The Swedish company said it would aim to boost operating margin to 25 percent in 2015 from an underlying 18.4 percent last year while lifting sales to an annual 3.5 billion euros ($5.11 billion) from 1.48 billion euros in 2010.

We call the plan 35-25-15, Chief Executive Ola Rollen told reporters. That is, 3.5 billion euros in turnover, 25 percent operating margin in 2015, and that is at an annual pace.

The new targets for the group, which sells under brands such as Leica Geosystems as well as its own name, compared with average market expectations in a Reuters survey for a margin goal of 25 percent in 2014 and sales of 3.36 billion euros.

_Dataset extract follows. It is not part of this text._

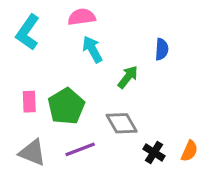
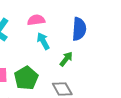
blue semicircle: (162, 49) -> (79, 29), moved, size x1.6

The new goals were rolled out in the wake of last year's acquisition of U.S. software firm Intergraph, Hexagon's biggest-ever purchase, which left it set to ease past previous targets for a 20 percent margin and 20 billion crowns ($3.25 billion) in sales this year.

A steady flow of acquisitions and strong organic growth have underpinned a rise in Hexagon's market capitalization in recent years and saw it win a place in the Stockholm bourse's blue-chip benchmark index <.OMXS30> as of this month.

SYNERGIES AHEAD OF PLAN

Hexagon is market leader in a specialized sector straddling software and engineering hardware and where rivals such as U.S. Trimble Navigation have also been on the acquisition trail, making an agreed bid for Finland's Tekla last month.

Rollen said the integration of Intergraph was creating vast business opportunities that underpinned the new financial targets, as was a base-case scenario of continued market growth at the historic average of 8 percent per year.

In the base-case scenario of firm market growth, the focus would be on lifting sales organically with only some minor add-on acquisitions, Rollen said.

This does not rule out additional acquisitions, but they will not be as prominent as organic growth under this plan, he said. We are talking about small to medium-sized acquisitions with less than $100 million in turnover.

We will finance these acquisitions via our own cash flow.

Rollen also said the company, whose stock has gained about 90 percent over the past year, would be looking to sell its non-core operations, grouped in the Other Operations segment, sometime during the period through to end-2015.

The level of ambition here is a shade higher than what the market was looking for, said a Sweden-based analyst who asked not to be identified. But it is hard to say whether it will be positive enough ... the stock has been doing quite well over the past ten days.

However, if markets suffered a sharp decline, for instance due to weaker development stemming from a public debt-laden eurozone, Hexagon would still stick to its new targets but reach them in part through one or more major acquisitions, he added.

If you can't grow your own business, then it is a good time to buy somebody else's, Rollen said.

In the shorter term, Rollen said that market growth this year was expected to run in double digits amid strong growth in emerging markets and a continued recovery in mature markets in North America and Europe.

Cost synergies from the acquisition of Intergraph were also running ahead of plan, Rollen said. This meant the group should hit $40 million in cost synergies in the fourth quarter compared with a previous target of $30 million this year, he said.